For the slowest models, *beit* is the most accurate -- although we need to be a bit careful of interpreting this, since it's trained on a larger dataset (ImageNet-21k, which is also used for *vit* models).

I'll add one other plot here, which is of speed vs parameter count. Often, parameter count is used in papers as a proxy for speed. However, as we see, there is a wide variation in speeds at each level of parameter count, so it's really not a useful proxy.

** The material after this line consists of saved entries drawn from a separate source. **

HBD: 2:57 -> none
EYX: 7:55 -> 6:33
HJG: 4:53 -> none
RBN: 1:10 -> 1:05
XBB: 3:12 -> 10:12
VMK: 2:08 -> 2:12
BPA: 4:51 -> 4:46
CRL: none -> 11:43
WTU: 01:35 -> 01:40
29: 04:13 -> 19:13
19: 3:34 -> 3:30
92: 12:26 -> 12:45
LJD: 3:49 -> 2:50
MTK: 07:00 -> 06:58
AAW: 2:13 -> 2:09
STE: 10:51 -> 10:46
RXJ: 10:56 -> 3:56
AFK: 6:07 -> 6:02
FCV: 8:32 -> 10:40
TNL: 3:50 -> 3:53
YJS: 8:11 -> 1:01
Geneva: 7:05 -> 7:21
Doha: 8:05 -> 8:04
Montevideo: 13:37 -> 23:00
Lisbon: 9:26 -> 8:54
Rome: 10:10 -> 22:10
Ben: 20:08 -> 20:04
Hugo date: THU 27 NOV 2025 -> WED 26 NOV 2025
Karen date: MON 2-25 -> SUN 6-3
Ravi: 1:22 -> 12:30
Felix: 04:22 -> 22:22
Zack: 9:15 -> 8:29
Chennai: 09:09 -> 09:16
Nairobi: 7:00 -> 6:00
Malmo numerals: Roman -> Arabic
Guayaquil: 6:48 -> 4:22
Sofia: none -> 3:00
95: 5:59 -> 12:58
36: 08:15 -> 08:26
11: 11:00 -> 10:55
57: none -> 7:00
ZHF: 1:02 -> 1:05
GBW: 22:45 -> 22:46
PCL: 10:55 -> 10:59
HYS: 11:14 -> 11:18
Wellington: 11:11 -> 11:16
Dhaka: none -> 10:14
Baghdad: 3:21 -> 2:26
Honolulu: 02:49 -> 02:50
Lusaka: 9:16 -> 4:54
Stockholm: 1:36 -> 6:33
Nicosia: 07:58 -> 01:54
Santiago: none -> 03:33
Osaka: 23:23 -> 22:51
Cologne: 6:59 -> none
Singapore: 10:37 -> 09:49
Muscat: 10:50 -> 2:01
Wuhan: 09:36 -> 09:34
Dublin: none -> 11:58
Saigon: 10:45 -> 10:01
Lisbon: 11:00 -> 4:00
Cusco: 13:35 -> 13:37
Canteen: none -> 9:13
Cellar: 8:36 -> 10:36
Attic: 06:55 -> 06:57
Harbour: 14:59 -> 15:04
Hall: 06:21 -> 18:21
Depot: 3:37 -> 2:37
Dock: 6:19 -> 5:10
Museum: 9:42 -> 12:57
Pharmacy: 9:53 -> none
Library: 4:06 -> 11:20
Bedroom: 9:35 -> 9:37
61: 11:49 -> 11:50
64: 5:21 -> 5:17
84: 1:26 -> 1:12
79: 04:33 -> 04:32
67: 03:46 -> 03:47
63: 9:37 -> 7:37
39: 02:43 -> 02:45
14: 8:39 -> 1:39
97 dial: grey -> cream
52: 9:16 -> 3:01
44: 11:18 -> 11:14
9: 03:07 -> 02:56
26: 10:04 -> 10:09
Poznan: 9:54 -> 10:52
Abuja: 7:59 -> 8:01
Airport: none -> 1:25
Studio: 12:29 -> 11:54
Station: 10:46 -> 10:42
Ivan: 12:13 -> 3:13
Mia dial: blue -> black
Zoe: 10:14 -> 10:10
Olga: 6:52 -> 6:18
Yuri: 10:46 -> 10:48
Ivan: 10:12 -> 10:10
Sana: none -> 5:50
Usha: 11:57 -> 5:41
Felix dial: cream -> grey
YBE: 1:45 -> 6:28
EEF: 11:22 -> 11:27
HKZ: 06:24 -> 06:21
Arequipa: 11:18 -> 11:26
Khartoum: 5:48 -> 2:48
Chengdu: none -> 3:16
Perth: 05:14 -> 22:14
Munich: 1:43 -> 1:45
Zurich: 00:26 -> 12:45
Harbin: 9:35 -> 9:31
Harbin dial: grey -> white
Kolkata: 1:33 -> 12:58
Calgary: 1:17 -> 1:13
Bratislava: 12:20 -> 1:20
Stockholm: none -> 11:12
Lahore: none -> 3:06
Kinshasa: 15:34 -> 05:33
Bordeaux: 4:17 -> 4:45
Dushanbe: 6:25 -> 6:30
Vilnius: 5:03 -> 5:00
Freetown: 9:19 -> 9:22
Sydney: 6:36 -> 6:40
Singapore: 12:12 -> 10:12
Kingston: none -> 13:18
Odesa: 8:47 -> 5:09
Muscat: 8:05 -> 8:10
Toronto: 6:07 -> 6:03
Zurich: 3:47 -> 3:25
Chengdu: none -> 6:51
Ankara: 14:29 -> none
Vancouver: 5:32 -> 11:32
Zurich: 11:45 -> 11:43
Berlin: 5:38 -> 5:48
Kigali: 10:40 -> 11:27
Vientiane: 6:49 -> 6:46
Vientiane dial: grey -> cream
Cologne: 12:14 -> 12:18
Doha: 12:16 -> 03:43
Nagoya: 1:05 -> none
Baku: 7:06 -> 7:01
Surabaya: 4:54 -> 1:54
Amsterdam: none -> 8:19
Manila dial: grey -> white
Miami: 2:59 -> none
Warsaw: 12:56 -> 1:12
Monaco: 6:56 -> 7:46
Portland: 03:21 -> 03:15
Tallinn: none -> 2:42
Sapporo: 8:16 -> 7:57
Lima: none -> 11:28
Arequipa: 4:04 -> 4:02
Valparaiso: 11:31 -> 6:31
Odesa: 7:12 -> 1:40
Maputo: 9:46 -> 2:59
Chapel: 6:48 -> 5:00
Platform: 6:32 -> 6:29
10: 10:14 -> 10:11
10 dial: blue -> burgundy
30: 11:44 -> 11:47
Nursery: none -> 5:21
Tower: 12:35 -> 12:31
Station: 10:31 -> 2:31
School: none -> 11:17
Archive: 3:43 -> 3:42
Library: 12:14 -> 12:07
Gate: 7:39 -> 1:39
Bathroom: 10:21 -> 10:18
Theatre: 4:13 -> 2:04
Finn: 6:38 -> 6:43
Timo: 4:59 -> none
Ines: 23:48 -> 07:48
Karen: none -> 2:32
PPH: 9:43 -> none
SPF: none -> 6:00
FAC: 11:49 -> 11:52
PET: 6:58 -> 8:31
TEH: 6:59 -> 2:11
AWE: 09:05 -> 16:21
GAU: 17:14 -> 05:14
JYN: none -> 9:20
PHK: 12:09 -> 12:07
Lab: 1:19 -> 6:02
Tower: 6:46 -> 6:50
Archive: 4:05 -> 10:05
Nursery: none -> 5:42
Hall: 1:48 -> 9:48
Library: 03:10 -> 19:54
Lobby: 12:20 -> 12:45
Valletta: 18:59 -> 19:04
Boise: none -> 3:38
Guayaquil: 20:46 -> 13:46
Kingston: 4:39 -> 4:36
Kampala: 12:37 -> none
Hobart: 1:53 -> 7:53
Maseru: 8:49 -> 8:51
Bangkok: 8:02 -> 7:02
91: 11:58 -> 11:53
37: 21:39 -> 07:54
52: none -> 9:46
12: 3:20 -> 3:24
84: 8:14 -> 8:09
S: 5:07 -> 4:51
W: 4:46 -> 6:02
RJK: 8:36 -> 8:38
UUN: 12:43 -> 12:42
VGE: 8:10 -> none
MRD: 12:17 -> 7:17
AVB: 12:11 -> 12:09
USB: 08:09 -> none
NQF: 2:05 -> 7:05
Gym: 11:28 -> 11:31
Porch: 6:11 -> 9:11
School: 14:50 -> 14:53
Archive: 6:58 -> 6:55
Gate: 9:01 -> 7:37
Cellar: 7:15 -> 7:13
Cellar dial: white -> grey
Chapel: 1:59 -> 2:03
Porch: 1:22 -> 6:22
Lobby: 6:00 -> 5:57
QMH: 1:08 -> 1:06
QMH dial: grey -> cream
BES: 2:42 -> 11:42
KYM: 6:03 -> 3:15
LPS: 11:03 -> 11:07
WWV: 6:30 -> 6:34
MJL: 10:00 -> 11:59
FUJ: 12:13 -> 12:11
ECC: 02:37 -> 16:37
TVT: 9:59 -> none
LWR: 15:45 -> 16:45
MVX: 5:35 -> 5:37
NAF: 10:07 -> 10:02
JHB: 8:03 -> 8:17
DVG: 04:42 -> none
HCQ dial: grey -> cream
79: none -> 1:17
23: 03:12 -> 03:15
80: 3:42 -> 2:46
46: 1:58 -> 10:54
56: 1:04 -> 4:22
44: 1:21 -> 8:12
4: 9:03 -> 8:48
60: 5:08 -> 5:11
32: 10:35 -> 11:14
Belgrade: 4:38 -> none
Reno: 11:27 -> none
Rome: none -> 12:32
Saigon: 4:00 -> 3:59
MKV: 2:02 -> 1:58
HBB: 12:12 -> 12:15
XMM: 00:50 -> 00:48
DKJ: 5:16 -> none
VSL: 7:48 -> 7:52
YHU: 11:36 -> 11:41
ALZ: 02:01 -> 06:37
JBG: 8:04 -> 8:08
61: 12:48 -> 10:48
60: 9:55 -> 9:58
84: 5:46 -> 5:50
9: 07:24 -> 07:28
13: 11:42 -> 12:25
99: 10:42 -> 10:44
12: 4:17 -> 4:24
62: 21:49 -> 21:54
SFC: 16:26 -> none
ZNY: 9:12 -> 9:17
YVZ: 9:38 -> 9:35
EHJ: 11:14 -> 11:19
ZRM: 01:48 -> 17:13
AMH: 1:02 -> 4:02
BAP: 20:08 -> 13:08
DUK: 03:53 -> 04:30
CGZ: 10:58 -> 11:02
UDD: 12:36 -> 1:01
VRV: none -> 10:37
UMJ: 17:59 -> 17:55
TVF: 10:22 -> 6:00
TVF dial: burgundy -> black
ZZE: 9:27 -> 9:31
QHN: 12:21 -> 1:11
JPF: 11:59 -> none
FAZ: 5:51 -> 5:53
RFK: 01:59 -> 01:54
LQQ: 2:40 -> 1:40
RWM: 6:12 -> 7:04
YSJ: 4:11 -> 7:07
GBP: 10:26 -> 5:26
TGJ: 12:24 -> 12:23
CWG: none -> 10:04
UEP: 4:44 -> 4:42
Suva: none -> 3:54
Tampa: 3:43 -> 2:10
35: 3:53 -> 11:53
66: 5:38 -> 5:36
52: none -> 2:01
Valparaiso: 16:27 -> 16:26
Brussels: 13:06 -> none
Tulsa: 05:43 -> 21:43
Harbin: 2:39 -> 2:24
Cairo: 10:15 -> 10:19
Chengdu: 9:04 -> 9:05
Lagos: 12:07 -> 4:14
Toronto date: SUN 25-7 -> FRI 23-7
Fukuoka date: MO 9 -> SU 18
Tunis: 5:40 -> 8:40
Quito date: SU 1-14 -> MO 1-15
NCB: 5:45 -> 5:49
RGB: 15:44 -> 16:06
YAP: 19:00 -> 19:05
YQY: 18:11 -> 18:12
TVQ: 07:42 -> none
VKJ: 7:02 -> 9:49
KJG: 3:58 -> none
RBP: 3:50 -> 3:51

(Parameter count may be be useful for identifying how much memory a model needs, but even for that it's not always a great proxy.)

In [29]:
px.scatter(df, width=w, height=h,
    x='param_count_x',  y='secs', log_x=True, log_y=True, color='infer_img_size',
    hover_name='model_org', hover_data=['infer_samples_per_sec', 'family']
)

## Training results

We'll now replicate the above analysis for training performance. First we grab the data:

In [33]:
tdf = get_data('train', 'train_samples_per_sec')
tdf

Unnamed: 0,model,train_samples_per_sec,train_step_time,train_batch_size,train_img_size,param_count_x,top1,top1_err,top5,top5_err,param_count_y,img_size,crop_pct,interpolation,model_org,secs,family
9,levit_128s,6303.14,80.293,512,224,7.78,76.526,23.474,92.872,7.128,7.78,224,0.9,bicubic,levit_128s.fb_dist_in1k,0.000159,levit
13,levit_128,4434.56,114.332,512,224,9.21,78.490,21.510,94.012,5.988,9.21,224,0.9,bicubic,levit_128.fb_dist_in1k,0.000226,levit
14,vit_small_patch32_224,4334.06,117.284,512,224,22.88,75.994,24.006,93.270,6.730,22.88,224,0.9,bicubic,vit_small_patch32_224.augreg_in21k_ft_in1k,0.000231,vit
17,vit_tiny_r_s16_p8_224,3857.49,131.880,512,224,6.34,71.798,28.202,90.824,9.176,6.34,224,0.9,bicubic,vit_tiny_r_s16_p8_224.augreg_in21k_ft_in1k,0.000259,vit
18,levit_192,3823.94,132.765,512,224,10.95,79.838,20.162,94.778,5.222,10.95,224,0.9,bicubic,levit_192.fb_dist_in1k,0.000262,levit
...,...,...,...,...,...,...,...,...,...,...,...,...,...,...,...,...,...
620,swin_large_patch4_window12_384,41.02,388.265,16,384,196.74,87.132,12.868,98.234,1.766,196.74,384,1.0,bicubic,swin_large_patch4_window12_384.ms_in22k_ft_in1k,0.024378,swin
628,resnetrs420,32.20,487.619,16,416,191.89,85.006,14.994,97.124,2.876,191.89,416,1.0,bicubic,resnetrs420.tf_in1k,0.031056,resnetrs
631,vit_large_patch16_384,28.85,414.372,12,384,304.72,87.084,12.916,98.302,1.698,304.72,384,1.0,bicubic,vit_large_patch16_384.augreg_in21k_ft_in1k,0.034662,vit
632,beit_large_patch16_384,25.11,475.839,12,384,305.00,88.402,11.598,98.608,1.392,305.00,384,1.0,bicubic,beit_large_patch16_384.in22k_ft_in22k_in1k,0.039825,beit


Now we can repeat the same *family* plot we did above:

In [31]:
show_all(tdf, 'Training', 'train_img_size')

...and we'll also look at our chosen subset of models:

In [32]:
show_subs(tdf, 'Training', 'train_img_size')

Finally, we should remember that speed depends on hardware. If you're using something other than a modern NVIDIA GPU, your results may be different. In particular, I suspect that transformers-based models might have worse performance in general on CPUs (although I need to study this more to be sure).